[Page layout parsing data]
..........
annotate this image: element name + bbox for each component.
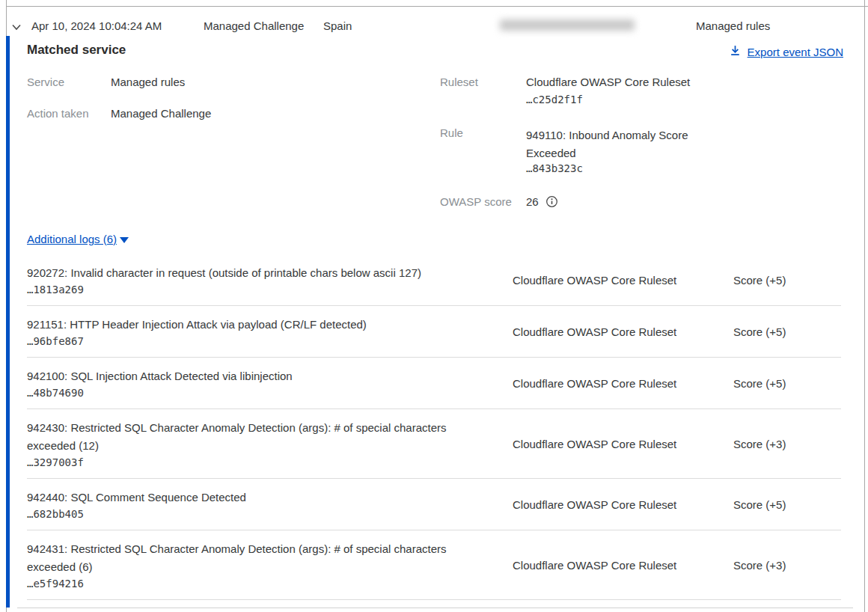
- event-country: Spain: [323, 19, 352, 32]
- log-ruleset: Cloudflare OWASP Core Ruleset: [513, 325, 676, 338]
- log-ruleset: Cloudflare OWASP Core Ruleset: [513, 438, 676, 450]
- log-score: Score (+5): [733, 274, 786, 287]
- log-score: Score (+5): [733, 377, 786, 390]
- owasp-score-label: OWASP score: [440, 195, 512, 208]
- log-rule-description: 942440: SQL Comment Sequence Detected: [27, 489, 470, 507]
- rule-label: Rule: [440, 126, 463, 139]
- service-label: Service: [27, 76, 64, 88]
- rule-value: 949110: Inbound Anomaly Score Exceeded: [526, 126, 704, 162]
- event-detail-card: Apr 10, 2024 10:04:24 AM Managed Challen…: [0, 0, 868, 612]
- log-row: 942431: Restricted SQL Character Anomaly…: [27, 530, 841, 600]
- service-value: Managed rules: [111, 76, 185, 88]
- log-rule-description: 921151: HTTP Header Injection Attack via…: [27, 316, 470, 334]
- redacted-host-blur: [500, 19, 635, 31]
- expanded-row-accent-bar: [6, 36, 10, 608]
- divider: [17, 608, 853, 608]
- event-service: Managed rules: [696, 19, 770, 32]
- log-row: 942100: SQL Injection Attack Detected vi…: [27, 358, 841, 409]
- log-score: Score (+5): [733, 498, 786, 511]
- divider: [864, 0, 865, 612]
- additional-logs-toggle[interactable]: Additional logs (6): [27, 233, 129, 245]
- action-taken-value: Managed Challenge: [111, 107, 211, 120]
- ruleset-value: Cloudflare OWASP Core Ruleset: [526, 76, 690, 88]
- additional-logs-table: 920272: Invalid character in request (ou…: [27, 254, 841, 600]
- action-taken-label: Action taken: [27, 107, 89, 120]
- ruleset-id-hash: …c25d2f1f: [526, 94, 583, 105]
- log-score: Score (+5): [733, 325, 786, 338]
- log-rule-description: 942430: Restricted SQL Character Anomaly…: [27, 419, 470, 455]
- log-rule-hash: …3297003f: [27, 456, 841, 468]
- event-timestamp: Apr 10, 2024 10:04:24 AM: [31, 19, 162, 32]
- log-ruleset: Cloudflare OWASP Core Ruleset: [513, 274, 676, 287]
- chevron-down-icon[interactable]: [10, 21, 22, 33]
- log-ruleset: Cloudflare OWASP Core Ruleset: [513, 498, 676, 511]
- ruleset-label: Ruleset: [440, 76, 478, 88]
- log-rule-hash: …96bfe867: [27, 335, 841, 347]
- log-score: Score (+3): [733, 438, 786, 450]
- log-ruleset: Cloudflare OWASP Core Ruleset: [513, 377, 676, 390]
- log-rule-description: 942431: Restricted SQL Character Anomaly…: [27, 540, 470, 576]
- log-rule-hash: …48b74690: [27, 387, 841, 399]
- info-icon[interactable]: [545, 195, 558, 208]
- export-link-label: Export event JSON: [748, 46, 843, 58]
- event-summary-row[interactable]: Apr 10, 2024 10:04:24 AM Managed Challen…: [0, 6, 868, 36]
- rule-id-hash: …843b323c: [526, 162, 583, 174]
- additional-logs-label: Additional logs (6): [27, 233, 117, 245]
- log-row: 921151: HTTP Header Injection Attack via…: [27, 306, 841, 358]
- log-row: 920272: Invalid character in request (ou…: [27, 254, 841, 306]
- owasp-score-value: 26: [526, 195, 539, 208]
- log-row: 942430: Restricted SQL Character Anomaly…: [27, 409, 841, 479]
- log-rule-description: 920272: Invalid character in request (ou…: [27, 264, 470, 282]
- log-rule-hash: …e5f94216: [27, 578, 841, 590]
- log-rule-description: 942100: SQL Injection Attack Detected vi…: [27, 367, 470, 385]
- log-ruleset: Cloudflare OWASP Core Ruleset: [513, 559, 676, 572]
- export-event-json-link[interactable]: Export event JSON: [729, 44, 843, 59]
- panel-title: Matched service: [27, 43, 126, 58]
- log-rule-hash: …682bb405: [27, 508, 841, 520]
- caret-down-icon: [120, 237, 129, 243]
- event-action: Managed Challenge: [204, 19, 304, 32]
- download-icon: [729, 44, 742, 59]
- log-row: 942440: SQL Comment Sequence Detected …6…: [27, 479, 841, 530]
- log-rule-hash: …1813a269: [27, 284, 841, 296]
- log-score: Score (+3): [733, 559, 786, 572]
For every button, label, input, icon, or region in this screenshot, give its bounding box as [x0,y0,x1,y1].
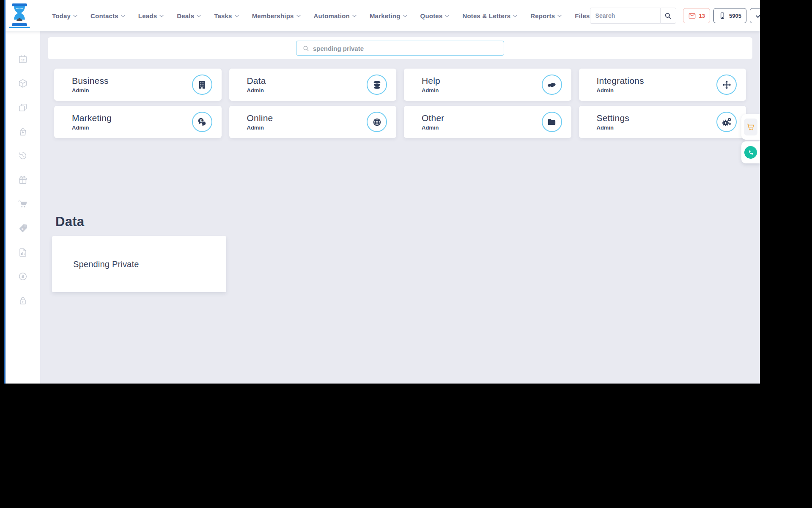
card-subtitle: Admin [422,87,542,94]
report-icon[interactable] [18,247,28,257]
card-subtitle: Admin [597,124,717,131]
gift-icon[interactable] [18,175,28,185]
brand-logo[interactable] [9,3,30,28]
calendar-icon[interactable]: 12 [18,54,28,64]
module-card-marketing[interactable]: Marketing Admin $ [54,106,222,138]
nav-label: Automation [314,12,350,19]
lock-icon[interactable] [18,295,28,306]
search-icon [302,45,310,52]
mail-count: 13 [699,13,705,19]
chevron-down-icon [296,15,301,17]
card-text: Help Admin [404,76,542,94]
nav-label: Today [52,12,71,19]
card-text: Business Admin [54,76,192,94]
nav-item-notes-letters[interactable]: Notes & Letters [462,12,517,19]
module-card-business[interactable]: Business Admin [54,69,222,101]
folder-icon [542,112,562,132]
chevron-down-icon [352,15,357,17]
card-title: Business [72,76,192,86]
app-window: Today Contacts Leads Deals Tasks Members… [4,0,760,384]
nav-item-automation[interactable]: Automation [314,12,357,19]
card-text: Data Admin [229,76,367,94]
comments-dollar-icon: $ [192,112,212,132]
mail-button[interactable]: 13 [683,8,710,23]
price-tag-icon[interactable]: $ [18,223,28,233]
module-card-integrations[interactable]: Integrations Admin [579,69,746,101]
bag-icon[interactable] [18,127,28,137]
main-content: Business Admin Data Admin [40,31,760,384]
history-icon[interactable] [18,151,28,161]
nav-item-quotes[interactable]: Quotes [420,12,450,19]
chevron-down-icon [557,15,562,17]
handshake-icon [542,75,562,95]
module-search-pill [296,41,504,56]
card-text: Marketing Admin [54,113,192,131]
card-text: Settings Admin [579,113,717,131]
section-title: Data [55,214,752,229]
nav-label: Reports [530,12,555,19]
chevron-down-icon [403,15,407,17]
result-label: Spending Private [52,260,139,269]
nav-item-today[interactable]: Today [52,12,77,19]
phone-widget[interactable] [741,141,760,163]
hourglass-logo-icon [11,3,28,26]
nav-label: Leads [138,12,157,19]
gears-icon [716,112,737,132]
cart-widget[interactable] [741,114,760,140]
phone-widget-circle [744,146,757,159]
account-lock-icon[interactable] [18,271,28,282]
svg-text:12: 12 [21,59,25,62]
nav-item-contacts[interactable]: Contacts [91,12,125,19]
nav-item-memberships[interactable]: Memberships [252,12,301,19]
card-subtitle: Admin [247,124,367,131]
nav-item-marketing[interactable]: Marketing [370,12,407,19]
nav-label: Marketing [370,12,401,19]
cart-icon[interactable] [18,199,28,209]
shopping-cart-icon [746,122,755,132]
card-title: Other [422,113,542,123]
left-sidebar: 12 $ [5,31,40,384]
nav-item-deals[interactable]: Deals [177,12,201,19]
envelope-icon [688,12,696,20]
globe-icon [367,112,387,132]
module-card-help[interactable]: Help Admin [404,69,571,101]
card-text: Integrations Admin [579,76,717,94]
module-search-input[interactable] [313,45,499,52]
search-icon [664,12,672,20]
module-card-online[interactable]: Online Admin [229,106,397,138]
chevron-down-icon [121,15,125,17]
nav-item-files[interactable]: Files [575,12,590,19]
copy-icon[interactable] [18,102,28,113]
module-card-settings[interactable]: Settings Admin [579,106,746,138]
chevron-down-icon [445,15,449,17]
nav-item-reports[interactable]: Reports [530,12,562,19]
cart-widget-inner [744,119,757,135]
nav-item-tasks[interactable]: Tasks [214,12,239,19]
cube-icon[interactable] [18,78,28,88]
nav-item-leads[interactable]: Leads [138,12,164,19]
tasks-button[interactable]: 15 [750,8,760,23]
chevron-down-icon [73,15,77,17]
check-icon [755,12,760,19]
module-search-bar [48,37,752,59]
chevron-down-icon [197,15,201,17]
header-search-input[interactable] [590,8,660,24]
card-subtitle: Admin [247,87,367,94]
phone-button[interactable]: 5905 [713,8,746,23]
card-title: Data [247,76,367,86]
database-icon [367,75,387,95]
module-card-other[interactable]: Other Admin [404,106,571,138]
main-nav: Today Contacts Leads Deals Tasks Members… [52,12,590,19]
module-card-data[interactable]: Data Admin [229,69,397,101]
nav-label: Tasks [214,12,232,19]
chevron-down-icon [159,15,164,17]
header-search-button[interactable] [660,8,676,24]
card-subtitle: Admin [422,124,542,131]
card-subtitle: Admin [72,124,192,131]
chevron-down-icon [513,15,517,17]
nav-label: Deals [177,12,194,19]
modules-grid: Business Admin Data Admin [54,69,746,138]
card-subtitle: Admin [72,87,192,94]
header-search [590,8,676,24]
result-item-spending-private[interactable]: Spending Private [52,236,226,292]
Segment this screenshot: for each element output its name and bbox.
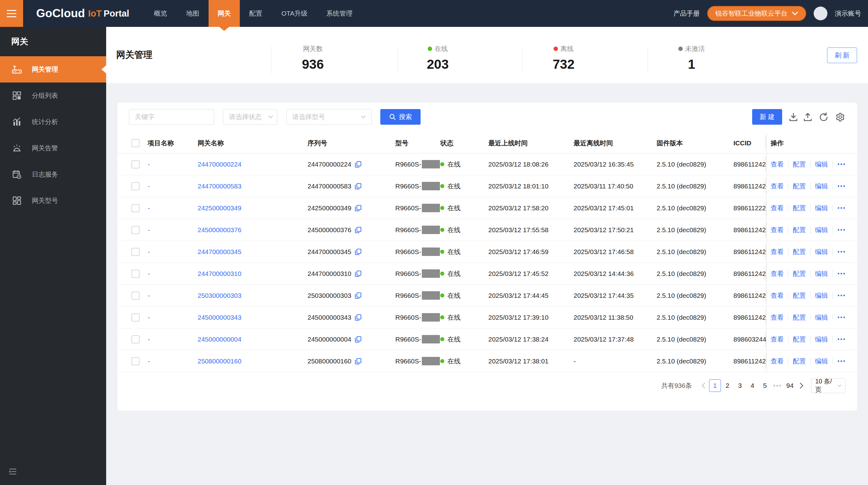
nav-tab-map[interactable]: 地图 bbox=[186, 0, 199, 27]
import-download-icon[interactable] bbox=[788, 112, 798, 122]
page-4[interactable]: 4 bbox=[747, 379, 758, 392]
row-checkbox[interactable] bbox=[131, 226, 140, 234]
copy-icon[interactable] bbox=[354, 292, 362, 299]
row-checkbox[interactable] bbox=[131, 204, 140, 212]
sidebar-collapse-icon[interactable] bbox=[7, 466, 19, 478]
config-action[interactable]: 配置 bbox=[793, 357, 806, 366]
row-checkbox[interactable] bbox=[131, 291, 140, 300]
row-checkbox[interactable] bbox=[131, 160, 140, 168]
config-action[interactable]: 配置 bbox=[793, 160, 806, 169]
export-upload-icon[interactable] bbox=[803, 112, 813, 122]
copy-icon[interactable] bbox=[354, 248, 362, 256]
pagination-ellipsis[interactable]: ••• bbox=[773, 382, 782, 389]
sidebar-item-statistics[interactable]: 统计分析 bbox=[0, 109, 106, 135]
page-5[interactable]: 5 bbox=[759, 379, 771, 392]
nav-tab-overview[interactable]: 概览 bbox=[154, 0, 167, 27]
copy-icon[interactable] bbox=[354, 358, 362, 365]
gateway-name-link[interactable]: 244700000583 bbox=[198, 182, 241, 190]
more-actions-icon[interactable] bbox=[838, 317, 845, 318]
edit-action[interactable]: 编辑 bbox=[815, 182, 828, 191]
status-select[interactable]: 请选择状态 bbox=[223, 109, 277, 125]
sidebar-item-group-list[interactable]: 分组列表 bbox=[0, 83, 106, 109]
gateway-name-link[interactable]: 245000000343 bbox=[198, 314, 241, 321]
edit-action[interactable]: 编辑 bbox=[815, 313, 828, 322]
avatar[interactable] bbox=[814, 6, 828, 20]
more-actions-icon[interactable] bbox=[838, 273, 845, 275]
keyword-input[interactable]: 关键字 bbox=[129, 109, 214, 125]
product-manual-link[interactable]: 产品手册 bbox=[674, 9, 700, 18]
next-page-icon[interactable] bbox=[796, 379, 807, 392]
sidebar-item-gateway-management[interactable]: 网关管理 bbox=[0, 56, 106, 83]
more-actions-icon[interactable] bbox=[838, 360, 845, 362]
config-action[interactable]: 配置 bbox=[793, 226, 806, 234]
page-1-active[interactable]: 1 bbox=[709, 379, 721, 392]
reload-icon[interactable] bbox=[819, 112, 829, 122]
more-actions-icon[interactable] bbox=[838, 164, 845, 165]
edit-action[interactable]: 编辑 bbox=[815, 248, 828, 256]
gateway-name-link[interactable]: 250800000160 bbox=[198, 358, 241, 365]
copy-icon[interactable] bbox=[354, 270, 362, 278]
nav-tab-ota-upgrade[interactable]: OTA升级 bbox=[281, 0, 308, 27]
nav-tab-config[interactable]: 配置 bbox=[249, 0, 262, 27]
config-action[interactable]: 配置 bbox=[793, 291, 806, 300]
select-all-checkbox[interactable] bbox=[131, 139, 140, 147]
create-button[interactable]: 新建 bbox=[752, 109, 782, 125]
edit-action[interactable]: 编辑 bbox=[815, 269, 828, 278]
view-action[interactable]: 查看 bbox=[771, 291, 784, 300]
gateway-name-link[interactable]: 244700000345 bbox=[198, 248, 241, 256]
config-action[interactable]: 配置 bbox=[793, 313, 806, 322]
config-action[interactable]: 配置 bbox=[793, 269, 806, 278]
page-last[interactable]: 94 bbox=[784, 379, 796, 392]
search-button[interactable]: 搜索 bbox=[380, 109, 421, 125]
model-select[interactable]: 请选择型号 bbox=[286, 109, 372, 125]
copy-icon[interactable] bbox=[354, 314, 362, 321]
sidebar-item-gateway-alarm[interactable]: 网关告警 bbox=[0, 135, 106, 161]
gateway-name-link[interactable]: 245000000376 bbox=[198, 226, 241, 234]
config-action[interactable]: 配置 bbox=[793, 182, 806, 191]
sidebar-item-gateway-model[interactable]: 网关型号 bbox=[0, 188, 106, 214]
nav-tab-gateway-active[interactable]: 网关 bbox=[209, 0, 240, 27]
config-action[interactable]: 配置 bbox=[793, 204, 806, 212]
view-action[interactable]: 查看 bbox=[771, 335, 784, 344]
row-checkbox[interactable] bbox=[131, 248, 140, 256]
gateway-name-link[interactable]: 245000000004 bbox=[198, 336, 241, 343]
row-checkbox[interactable] bbox=[131, 335, 140, 343]
view-action[interactable]: 查看 bbox=[771, 226, 784, 234]
nav-tab-system-admin[interactable]: 系统管理 bbox=[326, 0, 352, 27]
gateway-name-link[interactable]: 250300000303 bbox=[198, 292, 241, 299]
refresh-button[interactable]: 刷新 bbox=[827, 48, 857, 63]
more-actions-icon[interactable] bbox=[838, 338, 845, 340]
more-actions-icon[interactable] bbox=[838, 185, 845, 187]
more-actions-icon[interactable] bbox=[838, 229, 845, 231]
row-checkbox[interactable] bbox=[131, 357, 140, 365]
page-2[interactable]: 2 bbox=[721, 379, 734, 392]
hamburger-menu-icon[interactable] bbox=[0, 0, 23, 27]
row-checkbox[interactable] bbox=[131, 313, 140, 321]
copy-icon[interactable] bbox=[354, 226, 362, 234]
view-action[interactable]: 查看 bbox=[771, 269, 784, 278]
page-size-select[interactable]: 10 条/页 bbox=[811, 378, 845, 393]
view-action[interactable]: 查看 bbox=[771, 160, 784, 169]
more-actions-icon[interactable] bbox=[838, 251, 845, 253]
sidebar-item-log-service[interactable]: 日志服务 bbox=[0, 161, 106, 188]
edit-action[interactable]: 编辑 bbox=[815, 204, 828, 212]
view-action[interactable]: 查看 bbox=[771, 313, 784, 322]
edit-action[interactable]: 编辑 bbox=[815, 291, 828, 300]
edit-action[interactable]: 编辑 bbox=[815, 335, 828, 344]
prev-page-icon[interactable] bbox=[698, 379, 709, 392]
view-action[interactable]: 查看 bbox=[771, 357, 784, 366]
page-3[interactable]: 3 bbox=[734, 379, 746, 392]
more-actions-icon[interactable] bbox=[838, 207, 845, 209]
edit-action[interactable]: 编辑 bbox=[815, 226, 828, 234]
edit-action[interactable]: 编辑 bbox=[815, 160, 828, 169]
row-checkbox[interactable] bbox=[131, 270, 140, 278]
copy-icon[interactable] bbox=[354, 161, 362, 168]
more-actions-icon[interactable] bbox=[838, 295, 845, 296]
platform-switcher-button[interactable]: 锐谷智联工业物联云平台 bbox=[707, 6, 806, 21]
copy-icon[interactable] bbox=[354, 182, 362, 190]
view-action[interactable]: 查看 bbox=[771, 182, 784, 191]
view-action[interactable]: 查看 bbox=[771, 248, 784, 256]
row-checkbox[interactable] bbox=[131, 182, 140, 190]
gateway-name-link[interactable]: 244700000224 bbox=[198, 161, 241, 168]
view-action[interactable]: 查看 bbox=[771, 204, 784, 212]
..........
:: Task to complete ::
Counting only lines that contain the string "copy", how many are there in the data above? Give the number alone.

:: Expected output ::
9